SPUS: A Lightweight and Parameter-Efficient Foundation Model for PDEs
Abu Bucker Siddik, Diane Oyen, Alexander Most, Michal Kucer, Ayan Biswas
TL;DR
SPUS tackles the high cost of PDE foundation modeling by introducing a compact residual U-Net–based solver pretrained to autoregressively emulate time stepping, enabling broad generalization across diverse PDEs with far fewer parameters than transformer-based FMs. Trained on a diverse CE-based pretraining set and finetuned on six unseen PDEs, SPUS transfers to complex dynamics such as incompressible Navier–Stokes and wave equations while maintaining competitive trajectory accuracy. Key contributions include demonstrating a 36M-parameter model that surpasses larger baselines on multiple downstream tasks, showing effective cross-domain transfer from CE to NS dynamics, and introducing lightweight adapters for flexible downstream adaptation.
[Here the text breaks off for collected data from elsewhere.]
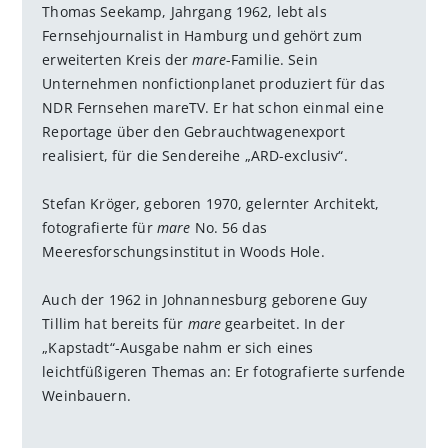
Thomas Seekamp, Jahrgang 1962, lebt als
Fernsehjournalist in Hamburg und gehört zum
erweiterten Kreis der
mare
-Familie. Sein
Unternehmen nonfictionplanet produziert für das
NDR Fernsehen mareTV. Er hat schon einmal eine
Reportage über den Gebrauchtwagenexport
realisiert, für die Sendereihe „ARD-exclusiv“.
Stefan Kröger, geboren 1970, gelernter Architekt,
fotografierte für
mare
No. 56 das
Meeresforschungsinstitut in Woods Hole.
Auch der 1962 in Johnannesburg geborene Guy
Tillim hat bereits für
mare
gearbeitet. In der
„Kapstadt“-Ausgabe nahm er sich eines
leichtfüßigeren Themas an: Er fotografierte surfende
Weinbauern.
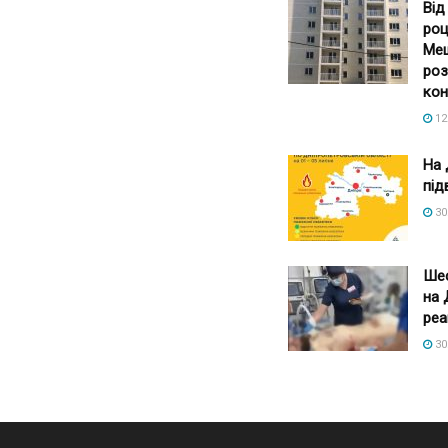
Від
роц
Меш
роз
кон
12
На 
під
30
Шес
на 
реа
30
The results suggest a practical path toward highly parameter-efficient, generalizable PDE modeling suitable for rapid prototyping and multi-physics simulations.
Abstract
We introduce Small PDE U-Net Solver (SPUS), a compact and efficient foundation model (FM) designed as a unified neural operator for solving a wide range of partial differential equations (PDEs). Unlike existing state-of-the-art PDE FMs-primarily based on large complex transformer architectures with high computational and parameter overhead-SPUS leverages a lightweight residual U-Net-based architecture that has been largely underexplored as a foundation model architecture in this domain. To enable effective learning in this minimalist framework, we utilize a simple yet powerful auto-regressive pretraining strategy which closely replicates the behavior of numerical solvers to learn the underlying physics. SPUS is pretrained on a diverse set of fluid dynamics PDEs and evaluated across 6 challenging unseen downstream PDEs spanning various physical systems. Experimental results demonstrate that SPUS using residual U-Net based architecture achieves state-of-the-art generalization on these downstream tasks while requiring significantly fewer parameters and minimal fine-tuning data, highlighting its potential as a highly parameter-efficient FM for solving diverse PDE systems.